Lis, sapaan akrab Lis Wulandari, menjelaskan usia ibu juga bisa jadi faktor AKI.
Sebab, pada dasarnya usia ideal seorang wanita untuk hamil yaitu pada usia kurang lebih sama dengan 20 tahun.
Usia di bawah 20 tahun seorang wanita memiliki organ reproduksi yang belum siap sehingga sangat rawan jika harus mengalami kelahiran.
"Usia idealnya kurang lebih sama dengan 20 tahun, ketika ada wanita yang hamil di bawah usia 20 tahun atau lebih dari 35 tahun memiliki risiko besar," katanya.
Untuk mengatasi angka kematian pada ibu, dinkes melakukan beberapa upaya pencegahan, di antaranya melakukan pendampingan para bidan untuk mengajak bumil ikut dalam kegiatan senam ibu hamil.

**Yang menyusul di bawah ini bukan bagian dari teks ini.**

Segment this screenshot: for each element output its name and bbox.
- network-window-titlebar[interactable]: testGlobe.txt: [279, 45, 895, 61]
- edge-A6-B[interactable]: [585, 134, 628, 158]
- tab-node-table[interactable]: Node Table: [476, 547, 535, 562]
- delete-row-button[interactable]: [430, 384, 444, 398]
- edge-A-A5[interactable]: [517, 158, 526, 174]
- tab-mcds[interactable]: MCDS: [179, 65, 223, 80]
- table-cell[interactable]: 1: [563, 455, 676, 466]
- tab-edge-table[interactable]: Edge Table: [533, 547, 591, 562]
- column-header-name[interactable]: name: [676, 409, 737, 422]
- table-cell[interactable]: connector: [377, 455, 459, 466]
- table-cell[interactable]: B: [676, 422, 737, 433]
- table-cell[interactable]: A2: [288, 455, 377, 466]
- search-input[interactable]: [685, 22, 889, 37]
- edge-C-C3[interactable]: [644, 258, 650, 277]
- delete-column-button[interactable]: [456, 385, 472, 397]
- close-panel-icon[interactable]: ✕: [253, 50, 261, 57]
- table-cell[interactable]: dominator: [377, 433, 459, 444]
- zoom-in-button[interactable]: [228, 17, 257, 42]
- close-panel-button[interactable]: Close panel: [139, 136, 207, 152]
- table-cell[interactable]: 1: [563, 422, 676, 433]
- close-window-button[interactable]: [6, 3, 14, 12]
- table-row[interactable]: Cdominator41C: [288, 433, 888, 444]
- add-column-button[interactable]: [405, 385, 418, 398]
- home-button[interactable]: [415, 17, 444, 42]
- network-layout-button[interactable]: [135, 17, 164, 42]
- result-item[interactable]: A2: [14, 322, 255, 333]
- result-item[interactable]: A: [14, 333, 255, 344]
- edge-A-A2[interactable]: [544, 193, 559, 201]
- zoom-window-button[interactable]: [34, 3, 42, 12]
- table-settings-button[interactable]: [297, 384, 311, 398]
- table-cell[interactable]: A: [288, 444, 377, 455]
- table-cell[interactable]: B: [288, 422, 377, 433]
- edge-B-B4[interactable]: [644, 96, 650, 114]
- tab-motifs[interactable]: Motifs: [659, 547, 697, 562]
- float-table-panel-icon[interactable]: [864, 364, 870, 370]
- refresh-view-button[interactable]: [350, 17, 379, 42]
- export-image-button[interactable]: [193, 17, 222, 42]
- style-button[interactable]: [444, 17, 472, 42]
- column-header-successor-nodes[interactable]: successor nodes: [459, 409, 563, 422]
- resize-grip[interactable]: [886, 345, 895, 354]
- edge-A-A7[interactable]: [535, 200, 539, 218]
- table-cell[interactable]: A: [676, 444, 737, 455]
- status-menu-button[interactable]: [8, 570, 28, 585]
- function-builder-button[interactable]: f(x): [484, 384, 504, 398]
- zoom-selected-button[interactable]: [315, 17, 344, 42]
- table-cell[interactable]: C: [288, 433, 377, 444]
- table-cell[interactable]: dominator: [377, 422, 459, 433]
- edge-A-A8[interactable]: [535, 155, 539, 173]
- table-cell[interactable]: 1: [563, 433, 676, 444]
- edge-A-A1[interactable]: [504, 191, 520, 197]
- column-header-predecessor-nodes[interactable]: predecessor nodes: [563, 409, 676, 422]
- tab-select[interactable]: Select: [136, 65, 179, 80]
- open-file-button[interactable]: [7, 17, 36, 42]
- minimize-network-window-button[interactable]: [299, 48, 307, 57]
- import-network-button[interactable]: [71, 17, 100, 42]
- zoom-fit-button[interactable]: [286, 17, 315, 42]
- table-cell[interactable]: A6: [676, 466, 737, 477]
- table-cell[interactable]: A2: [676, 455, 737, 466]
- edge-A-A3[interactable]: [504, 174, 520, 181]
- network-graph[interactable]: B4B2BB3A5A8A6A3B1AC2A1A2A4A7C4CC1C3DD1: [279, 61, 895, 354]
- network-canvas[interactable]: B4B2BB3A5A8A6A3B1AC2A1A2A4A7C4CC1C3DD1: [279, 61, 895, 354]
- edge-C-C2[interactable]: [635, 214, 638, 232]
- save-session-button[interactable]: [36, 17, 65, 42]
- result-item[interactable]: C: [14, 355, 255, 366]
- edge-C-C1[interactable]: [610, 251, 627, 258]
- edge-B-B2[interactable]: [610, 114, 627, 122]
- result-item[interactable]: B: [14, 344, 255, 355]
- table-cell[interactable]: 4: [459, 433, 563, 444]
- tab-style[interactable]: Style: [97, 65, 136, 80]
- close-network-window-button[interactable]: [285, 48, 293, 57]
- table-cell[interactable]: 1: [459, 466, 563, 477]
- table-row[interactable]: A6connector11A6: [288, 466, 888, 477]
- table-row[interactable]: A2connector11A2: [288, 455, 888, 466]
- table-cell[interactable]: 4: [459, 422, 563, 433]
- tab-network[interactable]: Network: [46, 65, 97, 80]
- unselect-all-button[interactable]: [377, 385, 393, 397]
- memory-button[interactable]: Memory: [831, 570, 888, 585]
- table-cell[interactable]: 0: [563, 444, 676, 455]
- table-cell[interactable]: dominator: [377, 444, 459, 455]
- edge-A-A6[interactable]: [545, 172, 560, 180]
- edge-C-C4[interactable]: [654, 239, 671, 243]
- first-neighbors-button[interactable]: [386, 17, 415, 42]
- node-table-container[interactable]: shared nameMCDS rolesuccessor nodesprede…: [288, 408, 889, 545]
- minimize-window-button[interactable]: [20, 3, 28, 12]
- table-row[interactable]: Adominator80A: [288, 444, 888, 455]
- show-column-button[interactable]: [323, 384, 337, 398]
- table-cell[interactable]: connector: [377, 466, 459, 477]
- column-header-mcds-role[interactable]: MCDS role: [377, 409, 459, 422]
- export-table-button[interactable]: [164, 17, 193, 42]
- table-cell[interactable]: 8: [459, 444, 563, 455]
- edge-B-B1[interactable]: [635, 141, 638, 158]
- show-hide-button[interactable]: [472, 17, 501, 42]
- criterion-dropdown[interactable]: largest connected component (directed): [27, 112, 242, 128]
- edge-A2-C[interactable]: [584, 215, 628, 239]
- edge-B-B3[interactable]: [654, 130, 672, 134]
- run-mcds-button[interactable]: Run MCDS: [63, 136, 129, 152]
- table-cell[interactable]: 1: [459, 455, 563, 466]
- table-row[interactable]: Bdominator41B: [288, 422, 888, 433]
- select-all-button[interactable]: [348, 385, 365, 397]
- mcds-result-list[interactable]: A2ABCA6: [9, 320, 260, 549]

Dalam kegiatannya, lanjut dia, para bumil diberikan materi mulai tentang proses kehamilan, saat kehamilan, bagaimana menjaga kehamilan, hal-hal yang tidak boleh dilakukan ketika sedang hamil dan lainnya.
Namun sayang tak banyak yang ikut, karena ada yang menganggap sepele meski dinkes telah berupaya membuka kelas di setiap desa.
"Kami juga memiliki grup whatsapp yang anggotanya ada bidan, puskesmas, dinkes, dr. SPog di Kabupaten Tulungagung hingga dokter dari dr. Iskak yang memantau adanya peristiwa kehamilan, atau bahkan pada persalinan yang diberi nama ANC terpadu," ujarnya.
Melalui grup percakapan whatsapp itu, Lis berharap jika ada masalah yang terjadi di tingkat bidan puskesmas misalnya karena merasa ragu, maka mereka bisa segera konsul dan di grup tersebut para dokter akan segera mengarahkan agar ibu dan bayi selamat. (*)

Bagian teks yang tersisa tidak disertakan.